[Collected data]

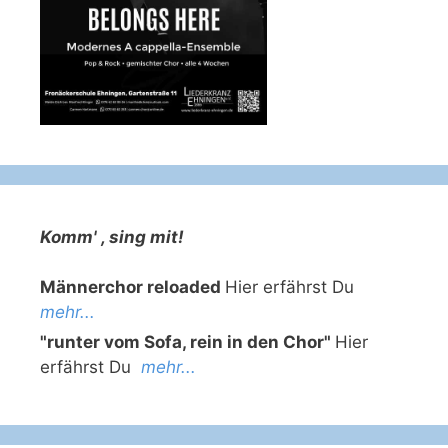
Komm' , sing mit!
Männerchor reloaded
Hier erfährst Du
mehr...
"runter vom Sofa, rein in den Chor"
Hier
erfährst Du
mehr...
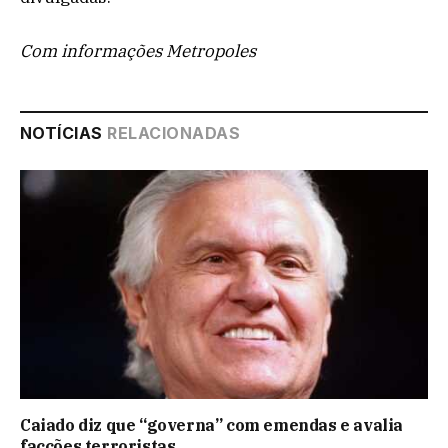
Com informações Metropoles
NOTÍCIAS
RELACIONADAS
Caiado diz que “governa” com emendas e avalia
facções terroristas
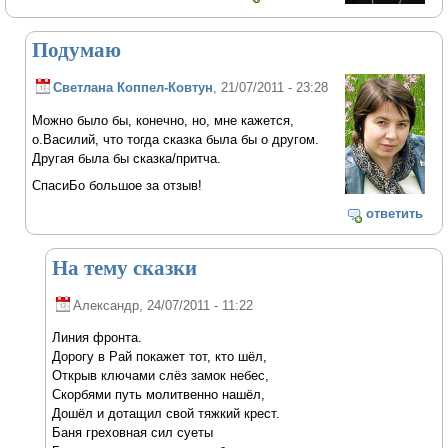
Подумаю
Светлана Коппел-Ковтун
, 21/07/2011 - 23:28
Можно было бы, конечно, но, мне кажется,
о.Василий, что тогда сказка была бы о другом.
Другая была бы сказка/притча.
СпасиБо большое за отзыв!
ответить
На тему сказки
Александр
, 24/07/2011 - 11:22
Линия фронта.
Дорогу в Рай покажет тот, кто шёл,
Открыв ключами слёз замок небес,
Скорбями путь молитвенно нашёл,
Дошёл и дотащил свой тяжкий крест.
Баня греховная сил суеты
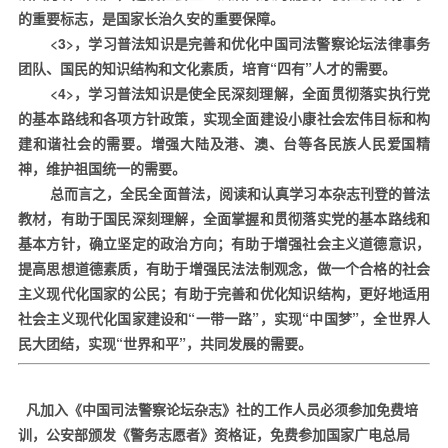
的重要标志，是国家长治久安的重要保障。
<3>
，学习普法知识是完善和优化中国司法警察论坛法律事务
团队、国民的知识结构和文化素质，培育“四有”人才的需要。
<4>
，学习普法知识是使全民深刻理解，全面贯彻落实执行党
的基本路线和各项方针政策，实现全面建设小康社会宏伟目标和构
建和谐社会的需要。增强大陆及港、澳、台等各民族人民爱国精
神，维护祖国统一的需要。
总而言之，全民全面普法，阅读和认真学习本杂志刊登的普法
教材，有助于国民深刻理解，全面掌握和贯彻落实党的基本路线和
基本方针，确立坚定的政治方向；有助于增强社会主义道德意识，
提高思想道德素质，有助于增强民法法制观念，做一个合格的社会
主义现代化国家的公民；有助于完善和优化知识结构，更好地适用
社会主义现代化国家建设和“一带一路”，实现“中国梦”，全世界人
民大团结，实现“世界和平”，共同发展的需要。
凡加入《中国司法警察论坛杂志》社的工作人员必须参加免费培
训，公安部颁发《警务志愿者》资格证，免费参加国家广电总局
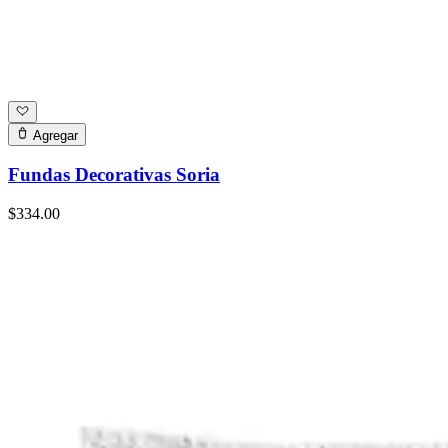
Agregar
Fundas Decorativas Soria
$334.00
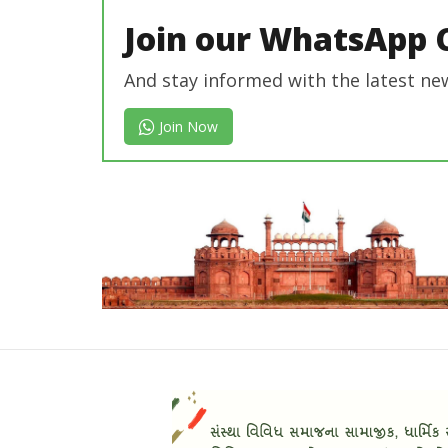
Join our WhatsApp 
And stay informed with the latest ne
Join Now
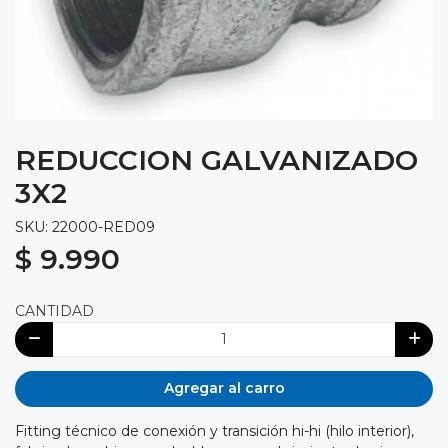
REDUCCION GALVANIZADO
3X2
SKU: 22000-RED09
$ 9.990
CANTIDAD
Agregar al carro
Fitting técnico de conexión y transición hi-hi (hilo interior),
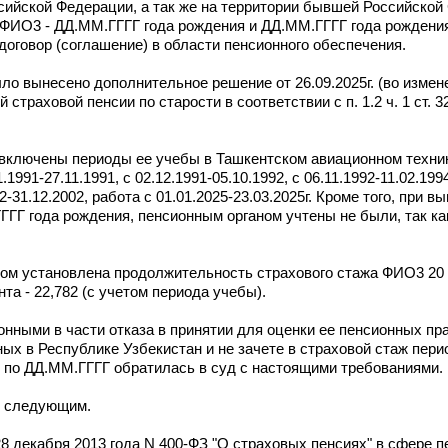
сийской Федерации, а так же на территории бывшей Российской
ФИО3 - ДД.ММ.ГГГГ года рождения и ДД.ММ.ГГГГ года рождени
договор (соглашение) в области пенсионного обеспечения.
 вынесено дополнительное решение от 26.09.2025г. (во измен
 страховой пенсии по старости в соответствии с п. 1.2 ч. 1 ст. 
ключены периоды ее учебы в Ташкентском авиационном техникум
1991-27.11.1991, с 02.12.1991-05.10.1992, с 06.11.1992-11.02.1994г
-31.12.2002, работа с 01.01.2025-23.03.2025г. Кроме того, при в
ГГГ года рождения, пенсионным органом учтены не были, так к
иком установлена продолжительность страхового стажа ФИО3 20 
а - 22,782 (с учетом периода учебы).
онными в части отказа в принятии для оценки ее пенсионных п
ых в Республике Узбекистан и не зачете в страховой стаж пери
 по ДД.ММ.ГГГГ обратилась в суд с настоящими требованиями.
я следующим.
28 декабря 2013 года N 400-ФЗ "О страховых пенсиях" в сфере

• EXERCISE PROMPT:
Please print the span that begins at the line holding "凡加入《中国司法警察论坛杂志》社的工作人员必须参加免费培" and ends at the last line of the data, both ends included, with no pictures.

• COMPLETED EXERCISE:
凡加入《中国司法警察论坛杂志》社的工作人员必须参加免费培
训，公安部颁发《警务志愿者》资格证，免费参加国家广电总局
Agregar
Fundas Decorativas Soria
$334.00
Join our WhatsApp 
And stay informed with the latest ne
Join Now
REDUCCION GALVANIZADO
3X2
SKU: 22000-RED09
$ 9.990
CANTIDAD
Agregar al carro
Fitting técnico de conexión y transición hi-hi (hilo interior),
сийской Федерации, а так же на территории бывшей Российской
ФИО3 - ДД.ММ.ГГГГ года рождения и ДД.ММ.ГГГГ года рождени
договор (соглашение) в области пенсионного обеспечения.
 вынесено дополнительное решение от 26.09.2025г. (во измен
 страховой пенсии по старости в соответствии с п. 1.2 ч. 1 ст. 
ключены периоды ее учебы в Ташкентском авиационном техникум
1991-27.11.1991, с 02.12.1991-05.10.1992, с 06.11.1992-11.02.1994г
-31.12.2002, работа с 01.01.2025-23.03.2025г. Кроме того, при в
ГГГ года рождения, пенсионным органом учтены не были, так к
иком установлена продолжительность страхового стажа ФИО3 20 
а - 22,782 (с учетом периода учебы).
онными в части отказа в принятии для оценки ее пенсионных п
ых в Республике Узбекистан и не зачете в страховой стаж пери
 по ДД.ММ.ГГГГ обратилась в суд с настоящими требованиями.
я следующим.
28 декабря 2013 года N 400-ФЗ "О страховых пенсиях" в сфере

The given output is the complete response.